In his office in St. Paul, David Tilman, a professor of ecology at the University of Minnesota, pulls out a large aerial photo of a field sectioned into a neat grid. Even from the camera's vantage point far above the ground, the land looks poor. In one plot are thin rows of grasses, the sandy soil visible beneath. Tilman says the land was so infertile that agricultural use of it had been abandoned. Then he and his colleagues scraped off any remaining topsoil. "No farmer has land this bad," he says.
In a series of tests, Tilman grew a mixture of native prairie grasses (including switchgrass) in some of the field's plots and single species in others. The results show that a diverse mix of grasses, even grown in extremely infertile soil, "could be a valuable source of biofuels," he says. "You could make more ethanol from an acre [of the mixed grasses] than you could from an acre of corn." Better yet, in a paper published in Science, Tilman showed that the prairie grasses could be used to make ethanol that is "carbon negative": the grasses might consume and store more carbon dioxide than is released by producing and burning the fuel made from them.
The findings are striking because they suggest an environmentally beneficial way to produce massive amounts of biofuels without competing with food crops. By 2050, according to Tilman, the world will need a billion hectares more land for food. "That's the land mass of the entire United States just to feed the world," he says. "If you did a lot of biofuels on [arable] land--it is very easy to envision a billion hectares for biofuels--you will have no nature left and no reserve of land after 50 years." Instead, Tilman argues, it makes sense to grow biomass for fuels on relatively infertile land no longer used for agriculture.
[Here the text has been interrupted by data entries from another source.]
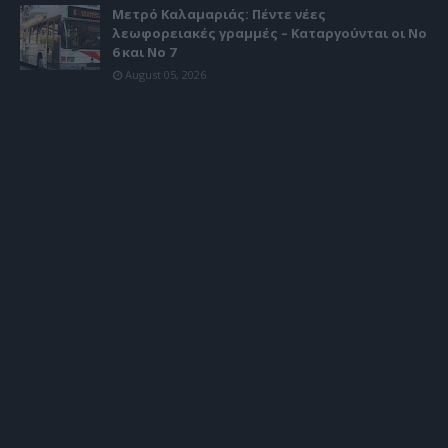
Μετρό Καλαμαριάς: Πέντε νέες
λεωφορειακές γραμμές – Καταργούνται οι Νο
6 και Νο 7
August 05, 2026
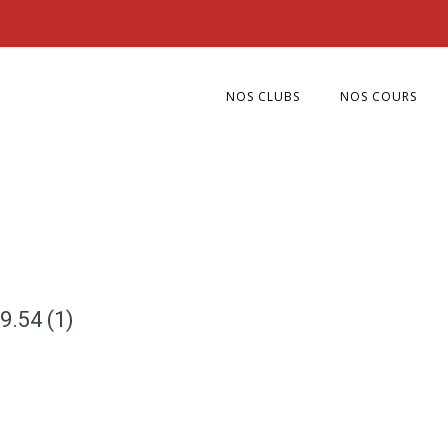
NOS CLUBS
NOS COURS
9.54 (1)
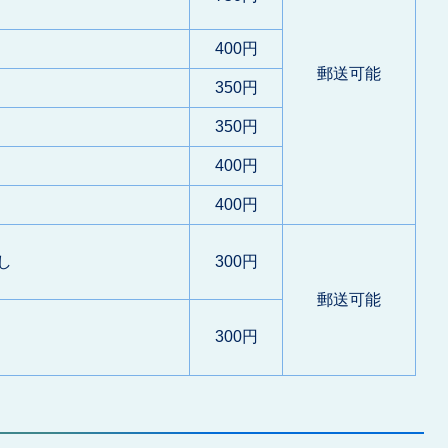
400円
郵送可能
350円
350円
400円
400円
し
300円
郵送可能
300円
But down the hill from Tilman's office, his colleagues in the applied-economics department worry about the practical issues involved in using large amounts of biomass to make fuel. For one thing, they point out, the technology and infrastructure that could efficiently handle and transport the bulky biomass still need to be developed. And since the plant material will be expensive to move around, biofuel production facilities will have to be built close to the sources of feedstock--probably within 50 miles.
The amount of biomass needed to feed even one medium-size ethanol facility is daunting. Eidman calculates that a facility producing 50 million gallons per year would require a truck loaded with biomass to arrive every six minutes around the clock. What's more, he says, the feedstock is "not free": it will cost around $60 to $70 a ton, or about 75 cents per gallon of ethanol. "That's where a lot of people get fooled," he adds.
Since no commercial cellulosic facility has been built, says Eidman, it is difficult to analyze the specific costs of various technologies. Overall, he suggests, the economics look "interesting"--but cellulosic ethanol will have to compete with corn-derived biofuels and get down to something like $1.50 a gallon. Eidman believes it will be at least 2015 before biofuels made from cellulose "are much of a factor" in the market.